Long-Running Agents and Sub-Agents¶
Overview¶
The Isolated Agents SDK provides robust support for:
- Long-running agents - Agents that run for extended periods (hours, days)
- Sub-agents - Hierarchical agent spawning with nesting limits
- Session management - Track and manage multiple concurrent sessions
- Resource monitoring - Continuous monitoring of CPU and memory
- Timeout handling - Automatic termination of runaway agents
- Graceful shutdown - Clean termination on signals (SIGTERM, SIGINT)
Long-Running Agents¶
Overview¶
Long-running agents are designed for tasks that take significant time:
- Data processing pipelines - Process large datasets over hours
- Monitoring services - Continuously monitor systems
- Background workers - Process queues and jobs
- Scheduled tasks - Run periodic operations
- Streaming applications - Handle real-time data streams
Key Features¶
- Extended timeouts - Configure timeouts up to days
- Resource monitoring - Track CPU/memory usage continuously
- Graceful shutdown - Handle termination signals properly
- Session persistence - Maintain state across restarts
- Progress tracking - Report progress during execution
- Error recovery - Automatic retry on failures
Configuration¶
Basic Long-Running Agent¶
from isolated_agents_sdk import run_agent, Policy
from pathlib import Path
import time
def long_running_agent():
"""Agent that runs for an extended period."""
from pathlib import Path
import time
output_dir = Path("/output")
output_dir.mkdir(parents=True, exist_ok=True)
# Simulate long-running task
for i in range(100):
# Do work
time.sleep(10) # 10 seconds per iteration
# Report progress
progress = (i + 1) / 100 * 100
(output_dir / "progress.txt").write_text(f"{progress:.1f}%")
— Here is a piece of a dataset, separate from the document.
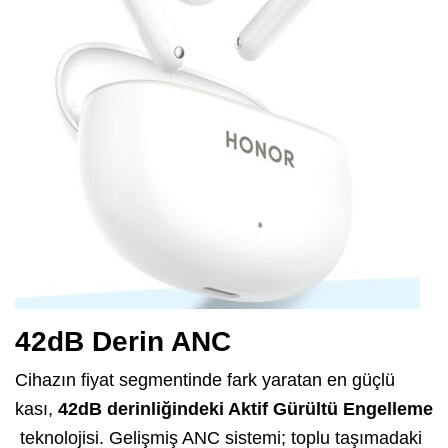
42dB Derin ANC
Cihazın fiyat segmentinde fark yaratan en güçlü
kası,
42dB derinliğindeki Aktif Gürültü Engelleme
teknolojisi. Gelişmiş ANC sistemi; toplu taşımadaki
print(f"Progress: {progress:.1f}%")
(output_dir / "result.txt").write_text("Completed!")
# Run with extended timeout
result = run_agent(
agent=long_running_agent,
working_dir="./workspace",
host_output_path="./output",
policy=Policy(
timeout_seconds=3600, # 1 hour timeout
resource_monitor_interval=30, # Check resources every 30s
cpu_threshold_percent=90.0, # Alert if CPU > 90%
memory_threshold_percent=90.0, # Alert if memory > 90%
)
)
Advanced Configuration¶
from isolated_agents_sdk import Policy, NetworkPolicy
policy = Policy(
# Extended timeout for long-running tasks
timeout_seconds=86400, # 24 hours
# Resource limits
cpu_cores=4.0,
memory_mb=8192,
# Resource monitoring
resource_monitor_interval=60, # Check every minute
cpu_threshold_percent=85.0,
memory_threshold_percent=85.0,
# Network access for external services
network=NetworkPolicy(
disabled=False,
allowed_endpoints=["api.example.com:443"]
),
# Environment variables
allowed_env_vars=["API_KEY", "DATABASE_URL"],
# Dependencies
pip_packages=["requests", "pandas", "sqlalchemy"],
)
Sub-Agents¶
Overview¶
Sub-agents allow hierarchical agent spawning where a parent agent can spawn child agents:
- Hierarchical workflows - Break complex tasks into subtasks
- Parallel processing - Spawn multiple agents for parallel work
- Resource isolation - Each sub-agent has its own container
- Nesting limits - Prevent infinite recursion
- Count limits - Limit total sub-agents per session
Architecture¶
Parent Agent (depth 0)
├── Sub-Agent 1 (depth 1)
│ ├── Sub-Agent 1.1 (depth 2)
│ └── Sub-Agent 1.2 (depth 2)
├── Sub-Agent 2 (depth 1)
│ └── Sub-Agent 2.1 (depth 2)
│ └── Sub-Agent 2.1.1 (depth 3) ← max_sub_agent_depth
└── Sub-Agent 3 (depth 1)
Configuration¶
from isolated_agents_sdk import Policy, SubAgentPolicy
parent_policy = Policy(
# Sub-agent limits
max_sub_agent_depth=3, # Maximum nesting depth
max_sub_agents=10, # Maximum total sub-agents
# Parent resources
cpu_cores=8.0,
memory_mb=16384,
)
sub_agent_policy = SubAgentPolicy(
# Sub-agent resources (clamped to parent limits)
cpu_cores=2.0,
memory_mb=2048,
# Sub-agent timeout
timeout_seconds=600,
# Nested sub-agents
max_sub_agent_depth=2, # Remaining depth
max_sub_agents=5, # Remaining count
)
Examples¶
Example 1: Data Processing Pipeline¶
"""Long-running data processing pipeline."""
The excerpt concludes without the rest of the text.